Problem description
Please reproduce the entries below exactly, leaving the pictures out.

========

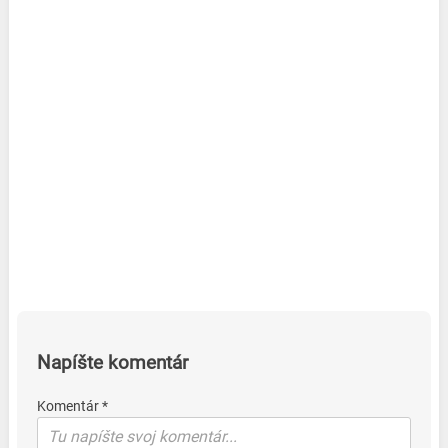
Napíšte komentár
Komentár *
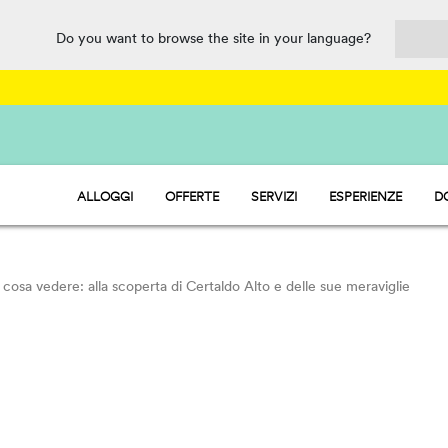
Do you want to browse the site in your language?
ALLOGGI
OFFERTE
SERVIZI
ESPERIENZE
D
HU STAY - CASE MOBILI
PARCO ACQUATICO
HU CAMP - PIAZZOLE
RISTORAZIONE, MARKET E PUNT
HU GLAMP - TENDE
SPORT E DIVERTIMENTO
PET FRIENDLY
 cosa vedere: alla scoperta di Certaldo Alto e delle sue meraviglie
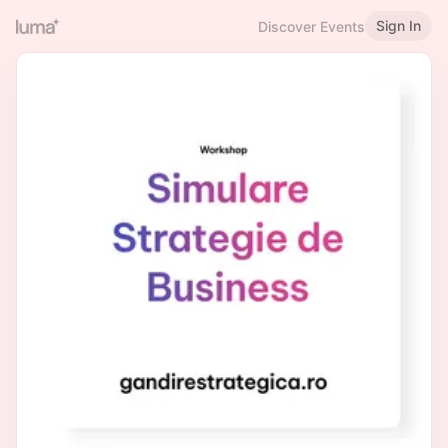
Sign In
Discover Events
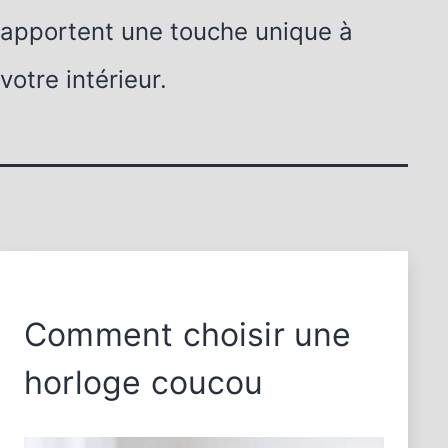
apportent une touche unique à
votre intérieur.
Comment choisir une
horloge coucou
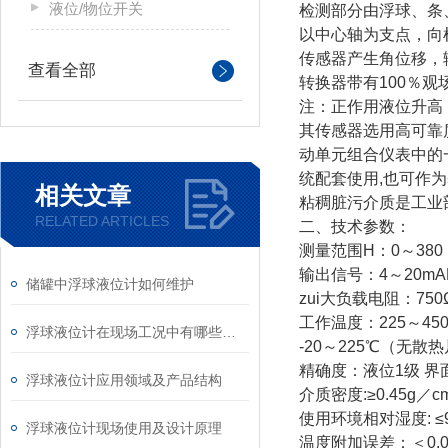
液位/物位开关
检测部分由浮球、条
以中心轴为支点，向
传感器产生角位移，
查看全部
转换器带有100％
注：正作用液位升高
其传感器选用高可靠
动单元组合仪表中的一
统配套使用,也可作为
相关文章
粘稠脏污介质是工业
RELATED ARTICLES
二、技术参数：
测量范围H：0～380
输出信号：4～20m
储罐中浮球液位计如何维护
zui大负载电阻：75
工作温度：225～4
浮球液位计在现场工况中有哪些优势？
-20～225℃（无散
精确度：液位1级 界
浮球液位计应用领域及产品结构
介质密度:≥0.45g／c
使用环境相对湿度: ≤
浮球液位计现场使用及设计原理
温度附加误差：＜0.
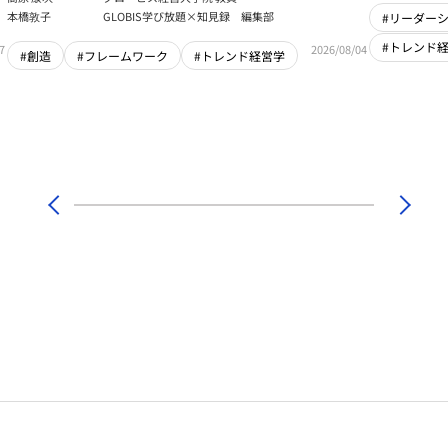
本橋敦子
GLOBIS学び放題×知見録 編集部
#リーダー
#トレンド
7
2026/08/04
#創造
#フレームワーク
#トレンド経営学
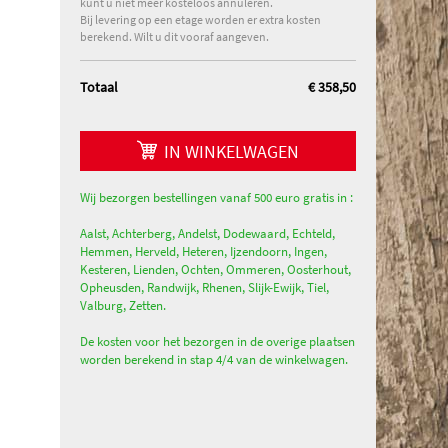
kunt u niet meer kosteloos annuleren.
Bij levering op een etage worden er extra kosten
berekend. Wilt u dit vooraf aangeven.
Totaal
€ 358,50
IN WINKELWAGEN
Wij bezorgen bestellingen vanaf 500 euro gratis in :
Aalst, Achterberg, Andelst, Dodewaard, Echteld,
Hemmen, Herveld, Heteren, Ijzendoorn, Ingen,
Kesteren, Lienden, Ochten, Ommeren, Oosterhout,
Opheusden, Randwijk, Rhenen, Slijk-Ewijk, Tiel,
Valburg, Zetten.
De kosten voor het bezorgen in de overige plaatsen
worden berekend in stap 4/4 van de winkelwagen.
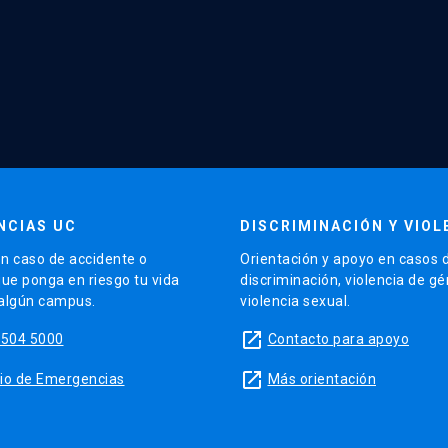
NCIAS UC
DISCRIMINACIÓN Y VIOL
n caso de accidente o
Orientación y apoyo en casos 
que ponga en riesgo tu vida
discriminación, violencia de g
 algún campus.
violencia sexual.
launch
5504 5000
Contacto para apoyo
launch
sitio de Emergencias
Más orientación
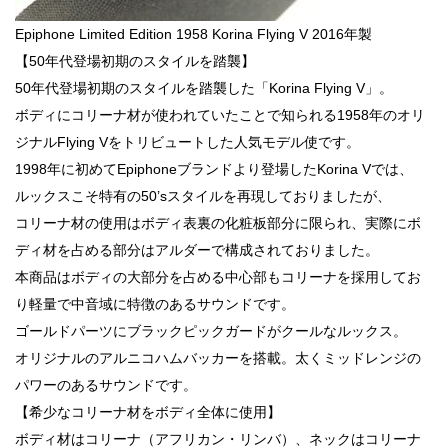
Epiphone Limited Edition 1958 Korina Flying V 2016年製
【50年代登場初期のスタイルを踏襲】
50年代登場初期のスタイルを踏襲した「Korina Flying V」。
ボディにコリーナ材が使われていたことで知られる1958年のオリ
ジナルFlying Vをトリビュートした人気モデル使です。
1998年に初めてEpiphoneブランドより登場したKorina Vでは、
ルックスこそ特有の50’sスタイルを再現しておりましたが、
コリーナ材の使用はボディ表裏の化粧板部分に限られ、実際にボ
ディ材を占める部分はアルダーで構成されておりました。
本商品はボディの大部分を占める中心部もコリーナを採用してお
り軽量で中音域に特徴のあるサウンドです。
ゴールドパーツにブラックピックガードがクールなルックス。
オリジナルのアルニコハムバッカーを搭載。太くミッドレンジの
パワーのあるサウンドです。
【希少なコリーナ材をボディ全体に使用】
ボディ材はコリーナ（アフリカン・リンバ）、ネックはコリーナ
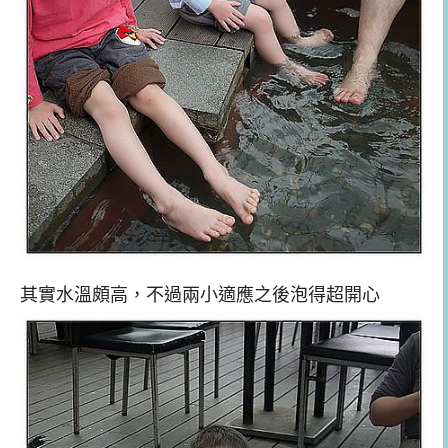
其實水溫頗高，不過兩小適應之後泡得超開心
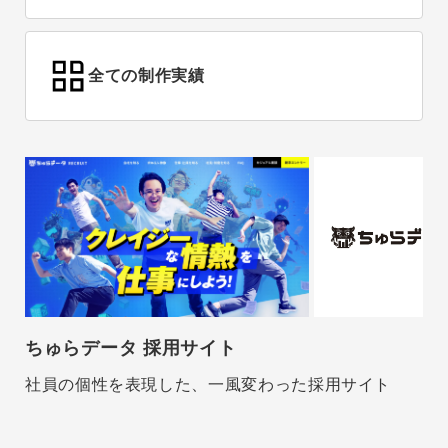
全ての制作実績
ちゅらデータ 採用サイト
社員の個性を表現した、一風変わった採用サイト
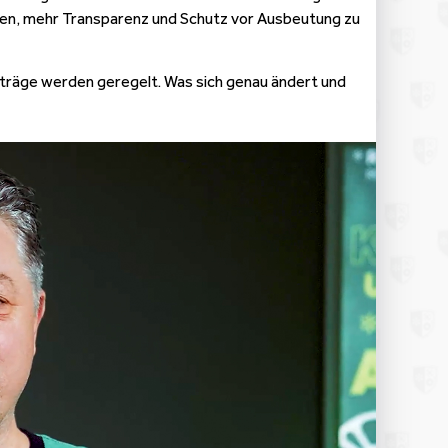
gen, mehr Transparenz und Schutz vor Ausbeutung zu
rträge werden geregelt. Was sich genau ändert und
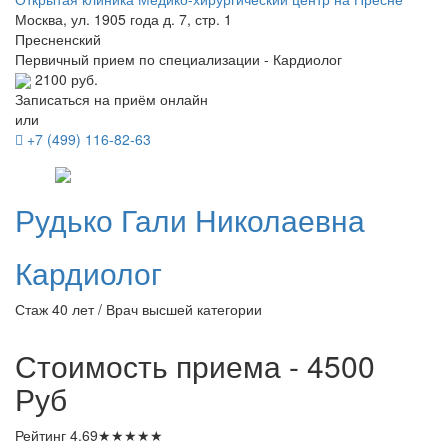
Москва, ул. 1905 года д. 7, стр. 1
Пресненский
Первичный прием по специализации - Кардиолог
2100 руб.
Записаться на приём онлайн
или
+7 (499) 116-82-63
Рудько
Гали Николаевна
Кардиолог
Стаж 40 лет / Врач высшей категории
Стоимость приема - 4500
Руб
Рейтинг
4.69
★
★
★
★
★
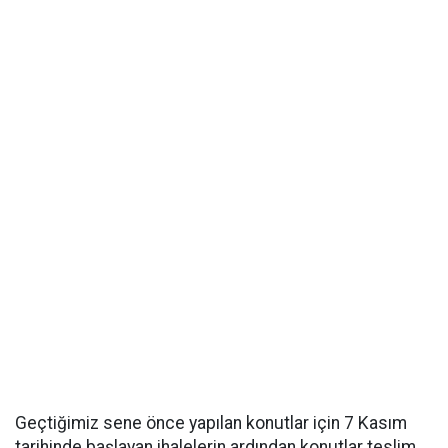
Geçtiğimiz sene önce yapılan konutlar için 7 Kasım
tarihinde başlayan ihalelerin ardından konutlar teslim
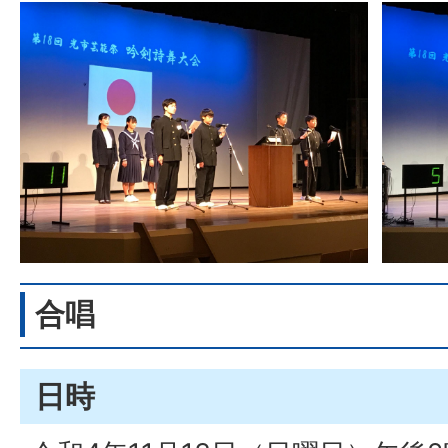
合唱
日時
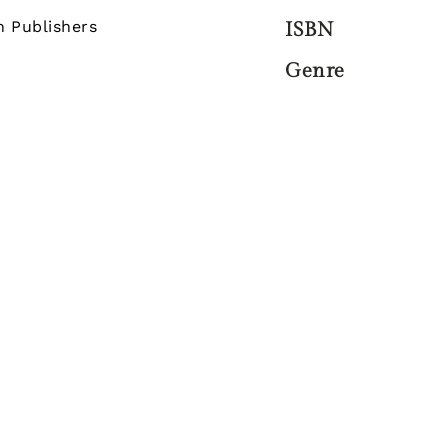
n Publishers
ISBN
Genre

========

Completed task
Napíšte komentár
Komentár *
Do you want to browse the site in your language?
ALLOGGI
OFFERTE
SERVIZI
ESPERIENZE
D
HU STAY - CASE MOBILI
PARCO ACQUATICO
HU CAMP - PIAZZOLE
RISTORAZIONE, MARKET E PUNT
HU GLAMP - TENDE
SPORT E DIVERTIMENTO
PET FRIENDLY
 cosa vedere: alla scoperta di Certaldo Alto e delle sue meraviglie
Sign In
Discover Events
apportent une touche unique à
votre intérieur.
Comment choisir une
horloge coucou
液位/物位开关
检测部分由浮球、条
以中心轴为支点，向
传感器产生角位移，
查看全部
转换器带有100％
注：正作用液位升高
其传感器选用高可靠
动单元组合仪表中的一
统配套使用,也可作为
相关文章
粘稠脏污介质是工业
RELATED ARTICLES
二、技术参数：
测量范围H：0～380
输出信号：4～20m
储罐中浮球液位计如何维护
zui大负载电阻：75
工作温度：225～4
浮球液位计在现场工况中有哪些优势？
-20～225℃（无散
精确度：液位1级 界
浮球液位计应用领域及产品结构
介质密度:≥0.45g／c
使用环境相对湿度: ≤
浮球液位计现场使用及设计原理
温度附加误差：＜0.
本橋敦子
GLOBIS学び放題×知見録 編集部
#リーダー
#トレンド
7
2026/08/04
#創造
#フレームワーク
#トレンド経営学
kunt u niet meer kosteloos annuleren.
Bij levering op een etage worden er extra kosten
berekend. Wilt u dit vooraf aangeven.
Totaal
€ 358,50
IN WINKELWAGEN
Wij bezorgen bestellingen vanaf 500 euro gratis in :
Aalst, Achterberg, Andelst, Dodewaard, Echteld,
Hemmen, Herveld, Heteren, Ijzendoorn, Ingen,
Kesteren, Lienden, Ochten, Ommeren, Oosterhout,
Opheusden, Randwijk, Rhenen, Slijk-Ewijk, Tiel,
Valburg, Zetten.
De kosten voor het bezorgen in de overige plaatsen
worden berekend in stap 4/4 van de winkelwagen.
NCIAS UC
DISCRIMINACIÓN Y VIOL
n caso de accidente o
Orientación y apoyo en casos 
que ponga en riesgo tu vida
discriminación, violencia de g
 algún campus.
violencia sexual.
launch
5504 5000
Contacto para apoyo
launch
sitio de Emergencias
Más orientación
Epiphone Limited Edition 1958 Korina Flying V 2016年製
【50年代登場初期のスタイルを踏襲】
50年代登場初期のスタイルを踏襲した「Korina Flying V」。
ボディにコリーナ材が使われていたことで知られる1958年のオリ
ジナルFlying Vをトリビュートした人気モデル使です。
1998年に初めてEpiphoneブランドより登場したKorina Vでは、
ルックスこそ特有の50’sスタイルを再現しておりましたが、
コリーナ材の使用はボディ表裏の化粧板部分に限られ、実際にボ
ディ材を占める部分はアルダーで構成されておりました。
本商品はボディの大部分を占める中心部もコリーナを採用してお
り軽量で中音域に特徴のあるサウンドです。
ゴールドパーツにブラックピックガードがクールなルックス。
オリジナルのアルニコハムバッカーを搭載。太くミッドレンジの
パワーのあるサウンドです。
【希少なコリーナ材をボディ全体に使用】
ボディ材はコリーナ（アフリカン・リンバ）、ネックはコリーナ
其實水溫頗高，不過兩小適應之後泡得超開心
全ての制作実績
ちゅらデータ 採用サイト
社員の個性を表現した、一風変わった採用サイト
gen, mehr Transparenz und Schutz vor Ausbeutung zu
rträge werden geregelt. Was sich genau ändert und
Москва, ул. 1905 года д. 7, стр. 1
Пресненский
Первичный прием по специализации - Кардиолог
2100 руб.
Записаться на приём онлайн
или
+7 (499) 116-82-63
Рудько
Гали Николаевна
Кардиолог
Стаж 40 лет / Врач высшей категории
Стоимость приема - 4500
Руб
Рейтинг
4.69
★
★
★
★
★
Geçtiğimiz sene önce yapılan konutlar için 7 Kasım
tarihinde başlayan ihalelerin ardından konutlar teslim
合唱
日時
n Publishers
ISBN
Genre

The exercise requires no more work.